This is a guest post from Wade Harris. Wade is collegue and fellow fundraiser. He also has a blog about men striving to be excellent husbands, fathers & leaders. You can find his blog at www.RealWade.com or follow him on twitter @WadeHarris
Power Questions: Build Relationships, Win New Business, and Influence Others
My work in fundraising is what initially drew me to this book. I am always in conversations where I am trying to learn about others. I want to know them at a deeper level. I want to know their passions so that I know if the organization I represent aligns with those passions.
After reading this book though, I believe it has lessons for everyone.
If you have relationships with other people, this book will equip you to grow those relationships. I am a dad, this book has value in helping me get deeper into my children’s lives. Power Questions will be especially helpful with my son. He’s not the biggest talker and prefers yes or no answers. Panas and Sobel are right when they say, “good questions are often far more powerful than answers.” (p. 3) If you are a leader, parent, or simply have relationships with people whom you want to influence, the reader will find many questions that produce influence. These questions get you where you need to be, without forcing people to join you.

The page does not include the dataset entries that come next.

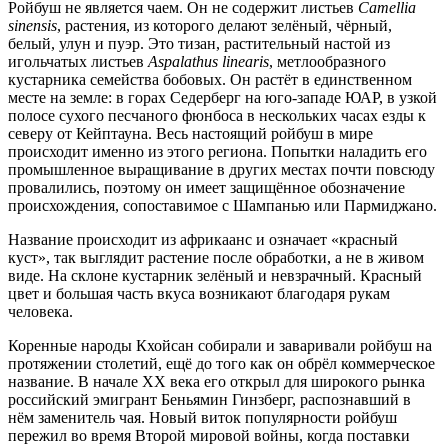
Ройбуш не является чаем. Он не содержит листьев
Camellia
sinensis
, растения, из которого делают зелёный, чёрный,
белый, улун и пуэр. Это тизан, растительный настой из
игольчатых листьев
Aspalathus linearis
, метлообразного
кустарника семейства бобовых. Он растёт в единственном
месте на земле: в горах Седерберг на юго-западе ЮАР, в узкой
полосе сухого песчаного фюнбоса в нескольких часах езды к
северу от Кейптауна. Весь настоящий ройбуш в мире
происходит именно из этого региона. Попытки наладить его
промышленное выращивание в других местах почти повсюду
провалились, поэтому он имеет защищённое обозначение
происхождения, сопоставимое с Шампанью или Пармиджано.
Название происходит из африкаанс и означает «красный
куст», так выглядит растение после обработки, а не в живом
виде. На склоне кустарник зелёный и невзрачный. Красный
цвет и большая часть вкуса возникают благодаря рукам
человека.
Коренные народы Кхойсан собирали и заваривали ройбуш на
протяжении столетий, ещё до того как он обрёл коммерческое
название. В начале XX века его открыл для широкого рынка
российский эмигрант Беньямин Гинзберг, распознавший в
нём заменитель чая. Новый виток популярности ройбуш
пережил во время Второй мировой войны, когда поставки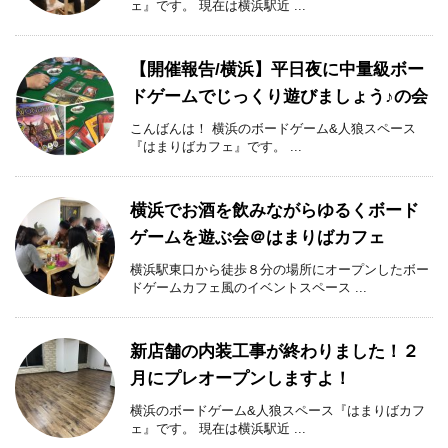
ェ』です。 現在は横浜駅近 ...
【開催報告/横浜】平日夜に中量級ボー
ドゲームでじっくり遊びましょう♪の会
こんばんは！ 横浜のボードゲーム&人狼スペース
『はまりばカフェ』です。 ...
横浜でお酒を飲みながらゆるくボード
ゲームを遊ぶ会＠はまりばカフェ
横浜駅東口から徒歩８分の場所にオープンしたボー
ドゲームカフェ風のイベントスペース ...
新店舗の内装工事が終わりました！２
月にプレオープンしますよ！
横浜のボードゲーム&人狼スペース『はまりばカフ
ェ』です。 現在は横浜駅近 ...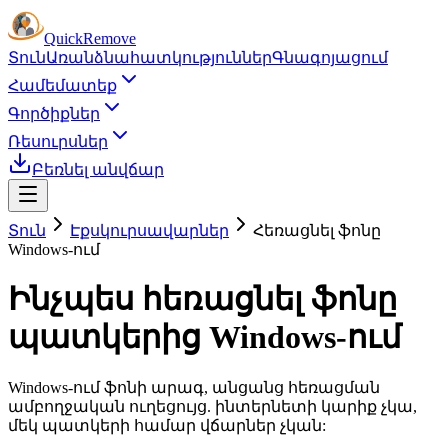
Quick
Remove
Տուն
Առանձնահատկություններ
Գնագոյացում
Համեմատեք
Գործիքներ
Ռեսուրսներ
Բեռնել անվճար
Տուն
Էքսկուրսավարներ
Հեռացնել ֆոնը
Windows-ում
Ինչպես հեռացնել ֆոնը
պատկերից Windows-ում
Windows-ում ֆոնի արագ, անցանց հեռացման
ամբողջական ուղեցույց. ինտերնետի կարիք չկա,
մեկ պատկերի համար վճարներ չկան:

The set-up of the book is easy and straightforward. Each of the thirty-five chapters is short and shares a story of how the question in focus has been used in a real-life situation. The chapters then conclude with a little section entitled Suggestions for How to Use This Question. This section is a wonderful resource and what really brings the value to the book. It shares variations of the same question and also gives potential follow-up questions.
Power Questions also has some unexpected treasures in it like chapter 4 entitled, When the Sale is Stuck. In this chapter the authors explain four conditions that must exist for a sale to stick. The reader will come away with insights on how to make sure someone is ready to buy (or give in my case) without having to directly ask.
There are some “power questions,” like the chapter entitled What do you think?, that at first seem elementary. However, even such simple chapters were important reminders.
The book is filled with so many useful questions and subsequent application of those questions. Power Questions will be a lasting resource for those in fundraising and sales. I am glad I will have this book as a resource in my library. After reading you will want to have your own copy.